Each participating University’s Institutional Review Board approved the study, and consent and/or assent was obtained from the participants and their parents.
Statistical Analysis
Kaplan-Meier estimation and mixed regressions were used for descriptive analysis of recurrence rates and predicted risk scores.
The RC was built following the criteria recommended by Fusar-Poli and colleagues.16 Participants’ recovery periods were divided into six-month intervals beginning with the onset of the recovery, which enabled analysis of the effect of current recovery length on future recurrence-risk. Each datapoint defined the multinomial outcome variable as recurrence status (depressive recurrence vs. hypo/manic recurrence vs. no recurrence) over the next 5-years from each distinct point during recovery.
To avoid overfitting the model, the RC was built with predictors based on factors from the existing literature, rather than the results from COBY or the results of the prior RC that predicted risk of developing BD I/II in youths with subthreshold manic symptoms.26 To optimize the practicality and disseminability of the RC, the most reproducible risk factors published in the literature were included: past and present duration of the remissions (or the corresponding, number of recurrences), severity of mood symptoms (i.e., maximum PSR scores recorded during the previous episode), age, age of mood onset, and first and/or second degree family history of mania (Supplement 1, available online).1–14 In addition, we also explored the influence on the RC of other factors that have been associated with increased risk for recurrence such as interepisodic subsyndromal mood symptoms, suicidality, psychosis, abuse, comorbidities (e.g., ADHD), and non-manic/hypomanic family psychopathology (Supplement 1, available online).
Initial prediction models implemented various survival analysis designs, such as competing risk regression34 and recurrent events Cox regression.35 However, these parametric techniques failed to account for both the multinomial and recurrent nature of the outcome variable. Thus, the final model was trained via boosted multinomial classification trees,36,37 a useful model for these data since it implicitly incorporates interactions between predictors and has been previously demonstrated to effectively predict depressive episodes.25 Predictions were then calibrated via Platt scaling.38 To avoid overfitting, approximately half of the sample was used to train the model, while the other half was used to independently test the model. Further, the training sample was divided into five folds so that Platt scaling could be performed via cross-validation.39 An algorithm was employed to optimize balance between randomized sets and folds in number of observations and recurrences per subsample. Randomization was performed at the participant level, meaning that when a participant was randomized into a given fold, all of his/her observations were assigned to that one fold. For additional statistical information, see Supplement 4, available online.

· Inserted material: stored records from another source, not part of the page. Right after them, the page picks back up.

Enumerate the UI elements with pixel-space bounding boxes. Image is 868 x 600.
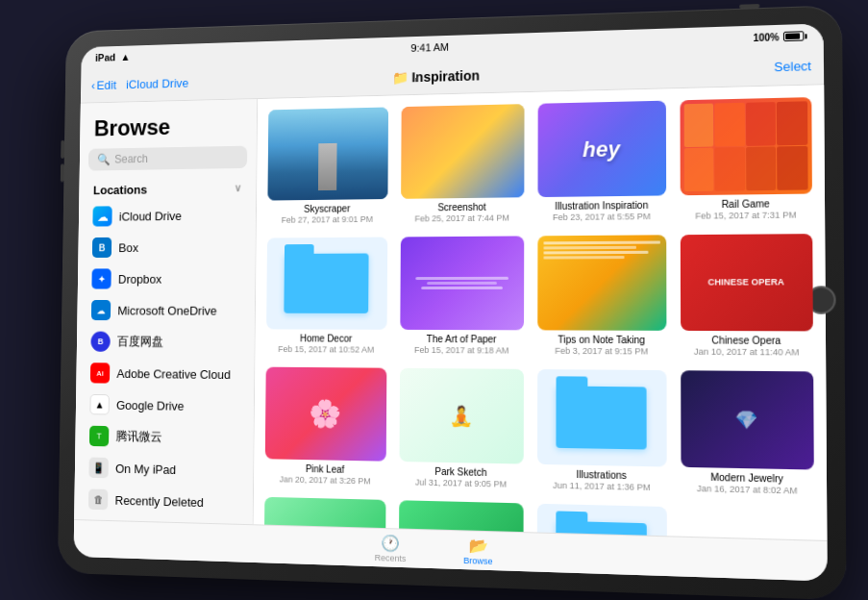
- icloud-icon: ☁: [92, 206, 112, 226]
- file-area: Skyscraper Feb 27, 2017 at 9:01 PM Scree…: [253, 85, 827, 540]
- ipad-device: iPad ▲ 9:41 AM 100% ‹ Edit iCloud Drive: [57, 5, 846, 600]
- file-date-notes: Feb 3, 2017 at 9:15 PM: [555, 346, 648, 357]
- wifi-icon: ▲: [120, 51, 130, 62]
- back-label[interactable]: iCloud Drive: [126, 76, 188, 91]
- file-item-notes[interactable]: Tips on Note Taking Feb 3, 2017 at 9:15 …: [537, 235, 666, 356]
- status-left: iPad ▲: [94, 51, 130, 62]
- file-name-sketch: Park Sketch: [434, 466, 486, 479]
- sidebar-item-box[interactable]: B Box: [78, 231, 256, 263]
- sidebar-item-gdrive[interactable]: ▲ Google Drive: [75, 388, 253, 423]
- tab-recents[interactable]: 🕐 Recents: [374, 533, 406, 562]
- file-thumb-screenshot: [400, 104, 524, 199]
- onedrive-label: Microsoft OneDrive: [117, 303, 216, 317]
- file-name-illustrations: Illustrations: [576, 469, 626, 482]
- file-date-skyscraper: Feb 27, 2017 at 9:01 PM: [281, 214, 372, 225]
- onedrive-icon: ☁: [90, 300, 110, 320]
- sidebar-item-tencent[interactable]: T 腾讯微云: [75, 420, 254, 455]
- sidebar-item-dropbox[interactable]: ✦ Dropbox: [77, 262, 255, 294]
- file-thumb-illustrations: [536, 369, 665, 467]
- file-thumb-paper: [399, 237, 523, 331]
- back-chevron-icon: ‹: [90, 79, 94, 92]
- file-thumb-skyscraper: [267, 107, 387, 200]
- sidebar-item-trash[interactable]: 🗑 Recently Deleted: [74, 483, 253, 519]
- file-item-pinkleaf[interactable]: 🌸 Pink Leaf Jan 20, 2017 at 3:26 PM: [264, 367, 385, 487]
- file-name-rail: Rail Game: [721, 198, 769, 211]
- ipad-storage-icon: 📱: [88, 458, 108, 479]
- gdrive-icon: ▲: [89, 394, 109, 414]
- file-date-screenshot: Feb 25, 2017 at 7:44 PM: [414, 213, 509, 224]
- file-date-pinkleaf: Jan 20, 2017 at 3:26 PM: [279, 475, 370, 487]
- status-right: 100%: [753, 31, 806, 43]
- sidebar-item-onedrive[interactable]: ☁ Microsoft OneDrive: [77, 294, 255, 326]
- select-button[interactable]: Select: [774, 59, 811, 74]
- file-date-paper: Feb 15, 2017 at 9:18 AM: [413, 345, 508, 356]
- file-item-hey[interactable]: hey Illustration Inspiration Feb 23, 201…: [537, 101, 665, 223]
- volume-buttons: [60, 140, 63, 183]
- search-placeholder: Search: [114, 152, 148, 165]
- gdrive-label: Google Drive: [115, 398, 183, 412]
- trash-icon: 🗑: [87, 488, 107, 510]
- nav-actions: Select: [557, 59, 811, 80]
- tab-browse[interactable]: 📂 Browse: [463, 536, 492, 566]
- main-content: Browse 🔍 Search Locations ∨ ☁ iCloud Dri…: [74, 85, 827, 540]
- browse-icon: 📂: [468, 536, 487, 555]
- file-item-homedecor[interactable]: Home Decor Feb 15, 2017 at 10:52 AM: [265, 238, 386, 355]
- ipad-screen: iPad ▲ 9:41 AM 100% ‹ Edit iCloud Drive: [73, 23, 827, 581]
- locations-chevron-icon: ∨: [234, 182, 241, 194]
- file-item-rail[interactable]: Rail Game Feb 15, 2017 at 7:31 PM: [679, 97, 811, 221]
- file-name-paper: The Art of Paper: [426, 334, 496, 345]
- battery-icon: [782, 31, 806, 41]
- nav-edit-btn[interactable]: Edit: [96, 78, 116, 92]
- file-thumb-homedecor: [266, 238, 387, 330]
- file-thumb-hey: hey: [537, 101, 665, 198]
- file-item-paper[interactable]: The Art of Paper Feb 15, 2017 at 9:18 AM: [399, 237, 524, 356]
- file-item-skyscraper[interactable]: Skyscraper Feb 27, 2017 at 9:01 PM: [267, 107, 387, 225]
- icloud-label: iCloud Drive: [118, 209, 181, 223]
- dropbox-icon: ✦: [91, 268, 111, 288]
- nav-title-text: Inspiration: [411, 67, 480, 85]
- file-date-sketch: Jul 31, 2017 at 9:05 PM: [414, 478, 506, 489]
- nav-back[interactable]: ‹ Edit iCloud Drive: [90, 72, 316, 92]
- sidebar-item-baidu[interactable]: B 百度网盘: [76, 326, 254, 359]
- nav-title: 📁 Inspiration: [317, 65, 557, 88]
- file-thumb-opera: CHINESE OPERA: [680, 234, 813, 331]
- search-bar[interactable]: 🔍 Search: [87, 146, 246, 171]
- baidu-icon: B: [90, 332, 110, 352]
- creative-label: Adobe Creative Cloud: [116, 366, 231, 382]
- baidu-label: 百度网盘: [116, 334, 162, 351]
- file-item-sketch[interactable]: 🧘 Park Sketch Jul 31, 2017 at 9:05 PM: [398, 368, 523, 489]
- box-icon: B: [91, 238, 111, 258]
- sidebar: Browse 🔍 Search Locations ∨ ☁ iCloud Dri…: [74, 99, 258, 524]
- file-thumb-pinkleaf: 🌸: [264, 367, 385, 462]
- file-item-screenshot[interactable]: Screenshot Feb 25, 2017 at 7:44 PM: [400, 104, 524, 224]
- tencent-icon: T: [88, 426, 108, 447]
- file-thumb-notes: [537, 235, 666, 331]
- file-name-notes: Tips on Note Taking: [558, 335, 645, 347]
- browse-title: Browse: [80, 109, 257, 149]
- file-date-opera: Jan 10, 2017 at 11:40 AM: [693, 347, 799, 358]
- file-name-pinkleaf: Pink Leaf: [305, 463, 344, 476]
- recents-label: Recents: [374, 552, 406, 562]
- file-item-jewelry[interactable]: 💎 Modern Jewelry Jan 16, 2017 at 8:02 AM: [680, 370, 813, 496]
- trash-label: Recently Deleted: [114, 493, 203, 510]
- sidebar-item-creative[interactable]: Ai Adobe Creative Cloud: [76, 357, 254, 390]
- file-date-rail: Feb 15, 2017 at 7:31 PM: [695, 210, 796, 220]
- sidebar-item-icloud[interactable]: ☁ iCloud Drive: [78, 199, 255, 233]
- file-name-hey: Illustration Inspiration: [555, 200, 648, 212]
- file-item-opera[interactable]: CHINESE OPERA Chinese Opera Jan 10, 2017…: [680, 234, 813, 358]
- sidebar-item-ipad[interactable]: 📱 On My iPad: [74, 451, 253, 487]
- file-date-jewelry: Jan 16, 2017 at 8:02 AM: [696, 484, 797, 496]
- file-date-hey: Feb 23, 2017 at 5:55 PM: [552, 212, 650, 222]
- file-thumb-rail: [679, 97, 811, 195]
- locations-label: Locations: [92, 183, 146, 197]
- dropbox-label: Dropbox: [117, 272, 161, 287]
- file-thumb-sketch: 🧘: [399, 368, 524, 464]
- file-date-illustrations: Jun 11, 2017 at 1:36 PM: [553, 481, 651, 493]
- tencent-label: 腾讯微云: [115, 428, 161, 445]
- search-icon: 🔍: [96, 153, 110, 166]
- nav-title-folder-icon: 📁: [391, 69, 408, 85]
- locations-header: Locations ∨: [79, 177, 256, 201]
- file-grid: Skyscraper Feb 27, 2017 at 9:01 PM Scree…: [263, 97, 815, 540]
- file-item-illustrations[interactable]: Illustrations Jun 11, 2017 at 1:36 PM: [536, 369, 665, 493]
- file-name-screenshot: Screenshot: [437, 202, 485, 214]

To test the validity of the model, discrimination was assessed via the area under the receiver operating characteristic curve (AUC) on the testing sample (evaluating predicted probability of any recurrence). Test sensitivity, specificity, and positive predictive value were assessed at a range of risk-thresholds. Calibration was tested via Hosmer-Lemeshow testing (by predicted risk decile) and by plotting and comparing observed vs. predicted recurrence-risk. To test the predictive importance of each variable, two measures were used: (1) Friedman’s relative influence statistic37 (calculated via cross-validation) and (2) the decrement in AUC with removal of that variable from the model (significance of decrements tested via 95% bootstrap interval). After the final model was trained and tested, the addition of other factors that have been associated with increased risk for mood recurrences were evaluated (Supplement 1, available online).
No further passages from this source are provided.